It’s Summer and Florida Employers Are Hiring High School Students, But Do They Understand Child Labor Laws?
Many high school students are eager to earn some extra money working a summer job. And there are plenty of Florida employers who will gladly hire relatively low-wage, younger workers to meet their seasonal needs. But just because the kids are not in school, that does not mean they can be treated the same (legally) as adults who work full-time.
Here is a brief overview of federal and state child labor laws, and how they apply differently during summer vacation versus the normal school year.
Not All Minors Are Treated the Same (Legally Speaking)
First, it is important to understand that not all children–individuals under the age of 18–are classified the same. For the purposes of labor law, you need to treat children in three distinct groups:
- Children under 14 years of age;
- Minors who are 14 or 15 years old; and
- Minors who are 16 and 17 years old.
With respect to the first group–children under 14–the rules are more straightforward. These children cannot legally work at all. There are some limited exceptions, such as children who work for their parents, but for most Florida employers, anyone under 14 is off-limits as a potential employee in any capacity.
As for 14- and 15-year-olds, they can legally work up to 8 hours per day (and 40 hours per week) whenever school is not in session. However, they cannot work before 7 a.m. Federal law further states they cannot work past 7 p.m. before June 1, or past 9 p.m. between June 1 and Labor Day (which is September 2 this year).

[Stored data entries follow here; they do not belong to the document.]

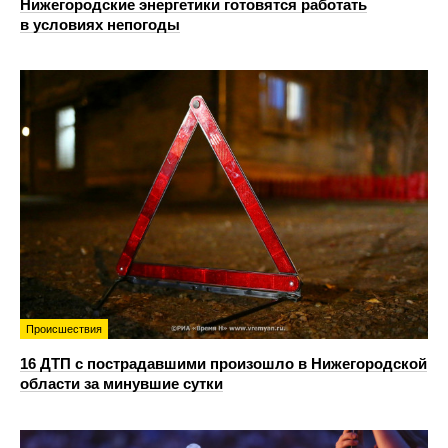
Нижегородские энергетики готовятся работать
в условиях непогоды
Происшествия
16 ДТП с пострадавшими произошло в Нижегородской
области за минувшие сутки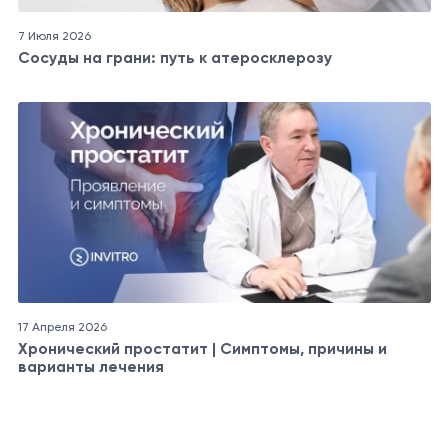
7 Июля 2026
Сосуды на грани: путь к атеросклерозу
17 Апреля 2026
Хронический простатит | Симптомы, причины и
варианты лечения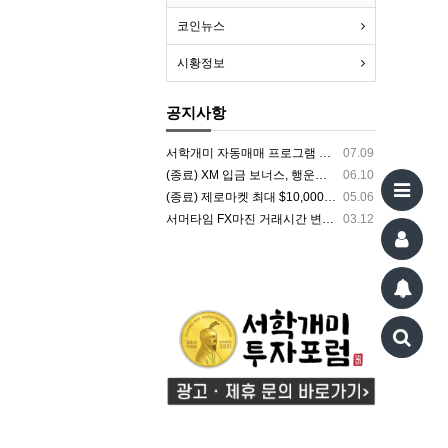
코인뉴스
시황정보
공지사항
서학개미 자동매매 프로그램 투자 서비스 시작
07.09
(종료) XM 입금 보너스, 행운권 추첨 $8000 상금 지급 이벤트
06.10
(종료) 제로마켓 최대 $10,000 보너스 지급 이벤트 | FX마진 해외거래소 ZEROMARKETS
05.06
서머타임 FX마진 거래시간 변경 안내
03.12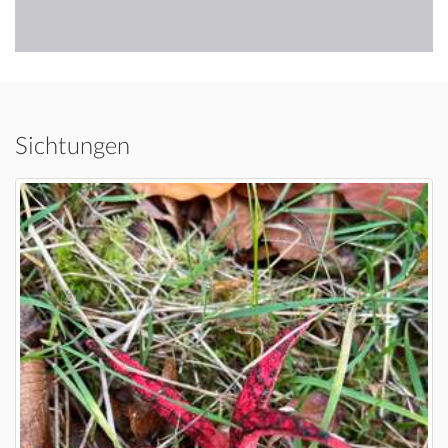
Sichtungen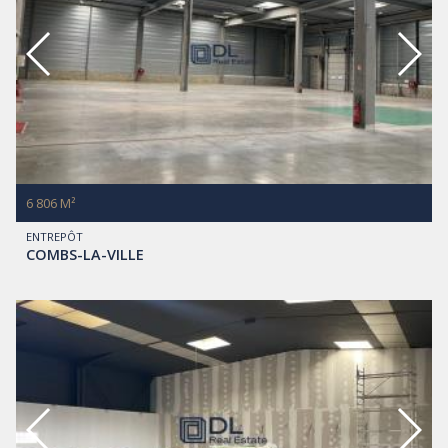
6 806 M²
ENTREPÔT
COMBS-LA-VILLE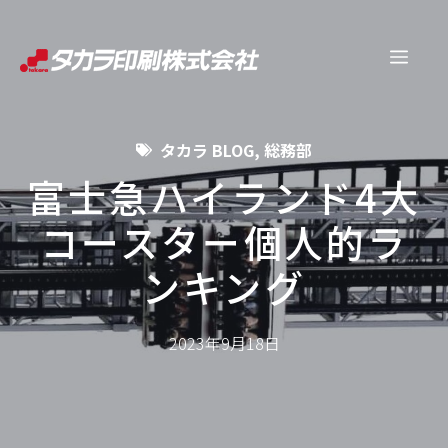
コ
ン
メ
テ
ン
ニ
ツ
タカラ BLOG
,
総務部
へ
ュ
ス
富士急ハイランド4大
キ
コースター個人的ラ
ー
ッ
プ
ンキング
2023年9月18日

Finally, minors who are 16- or 17-years-old may work any amount of hours without following the limits applicable to 14- and 15-year-olds. This means they can work overtime hours.
Rules Applicable to All Child Workers
For any minor legally authorized to work in Florida, there are certain universal rules an employer must understand and follow. For instance, no minor may be scheduled to work more than six consecutive days in a given work-week under Florida law. The state also requires employers to give minor employees at least one 30-minute break for every 4 consecutive hours worked.

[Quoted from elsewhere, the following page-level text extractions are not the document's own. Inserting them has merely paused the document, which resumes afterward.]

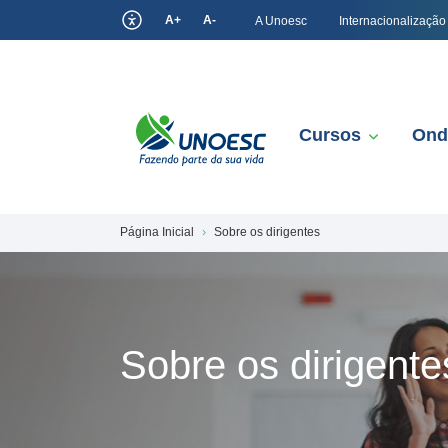
A+
A-
A Unoesc
Internacionalização
Cursos
Ond
Página Inicial
Sobre os dirigentes
Sobre os dirigente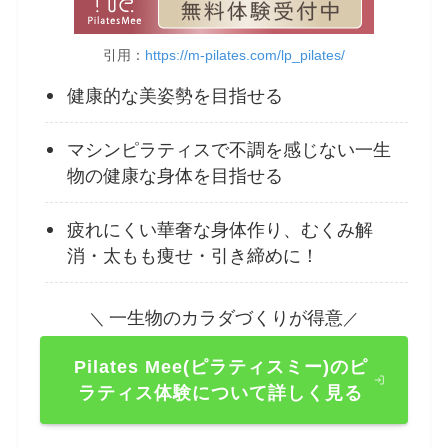
引用：
https://m-pilates.com/lp_pilates/
健康的な美姿勢を目指せる
マシンピラティスで不調を感じない一生
物の健康な身体を目指せる
疲れにくい華奢な身体作り、むくみ解
消・太もも痩せ・引き締めに！
一生物のカラダづくりが得意
＼
／
Pilates Mee(ピラティスミー)のピ
ラティス体験について詳しく見る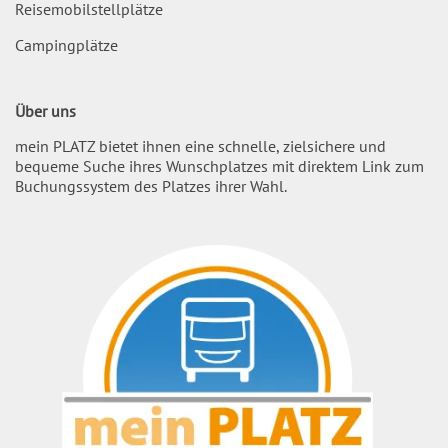
Reisemobilstellplätze
Campingplätze
Über uns
mein PLATZ bietet ihnen eine schnelle, zielsichere und
bequeme Suche ihres Wunschplatzes mit direktem Link zum
Buchungssystem des Platzes ihrer Wahl.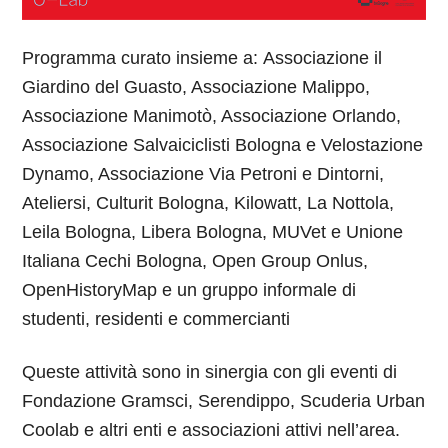
Programma curato insieme a: Associazione il
Giardino del Guasto, Associazione Malippo,
Associazione Manimotò, Associazione Orlando,
Associazione Salvaiciclisti Bologna e Velostazione
Dynamo, Associazione Via Petroni e Dintorni,
Ateliersi, Culturit Bologna, Kilowatt, La Nottola,
Leila Bologna, Libera Bologna, MUVet e Unione
Italiana Cechi Bologna, Open Group Onlus,
OpenHistoryMap e un gruppo informale di
studenti, residenti e commercianti
Queste attività sono in sinergia con gli eventi di
Fondazione Gramsci, Serendippo, Scuderia Urban
Coolab e altri enti e associazioni attivi nell’area.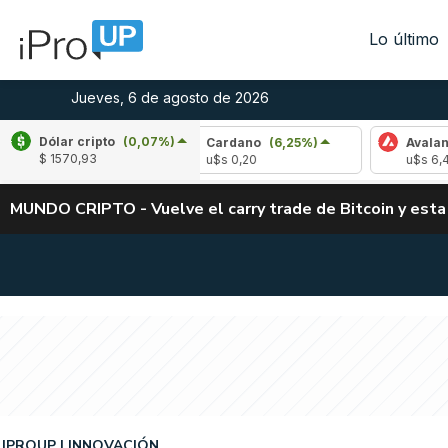
Lo último
Jueves, 6 de agosto de 2026
Dólar cripto
(0,07%)
-2,78%)
Cardano
(6,25%)
Avalanche
(-2,
$ 1570,93
u$s 0,20
u$s 6,46
MUNDO CRIPTO - Vuelve el carry trade de Bitcoin y esta
IPROUP
INNOVACIÓN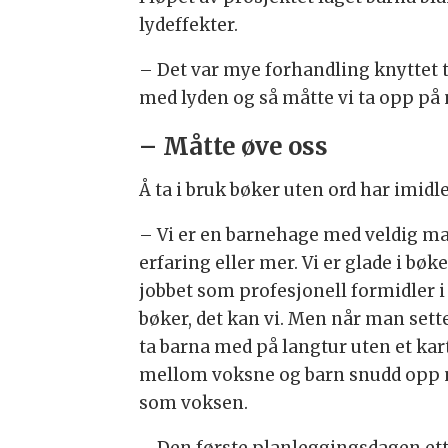
lydeffekter.
– Det var mye forhandling knyttet ti
med lyden og så måtte vi ta opp på n
– Måtte øve oss
Å ta i bruk bøker uten ord har imidl
– Vi er en barnehage med veldig ma
erfaring eller mer. Vi er glade i bøk
jobbet som profesjonell formidler i 
bøker, det kan vi. Men når man sett
ta barna med på langtur uten et kar
mellom voksne og barn snudd opp ned
som voksen.
– Den første planleggingsdagen etter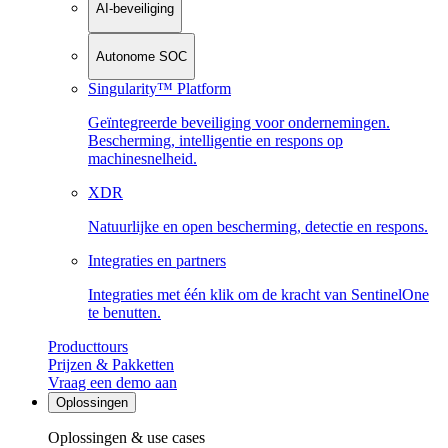
AI-beveiliging
Autonome SOC
Singularity™ Platform
Geïntegreerde beveiliging voor ondernemingen.
Bescherming, intelligentie en respons op
machinesnelheid.
XDR
Natuurlijke en open bescherming, detectie en respons.
Integraties en partners
Integraties met één klik om de kracht van SentinelOne
te benutten.
Producttours
Prijzen & Pakketten
Vraag een demo aan
Oplossingen
Oplossingen & use cases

There are also certain “restricted occupations” that forbid minors from engaging in certain types of work. For example, no minor under the age of 18 can work a job requiring the operation of a motor vehicle. And minors in the 14-and-15-year-old also cannot work in most cooking or baking jobs.
It should also be noted there are a handful of industry-specific exemptions that allow minors under the age of 14 to work certain jobs, such as newspaper deliverer or performer in the entertainment industry.
This is just an overview of some of the rules applicable to child labor in Florida. If you have any questions about whether it is legal to hire a minor for a particular job, it is best to consult with a qualified Florida employment law attorney first.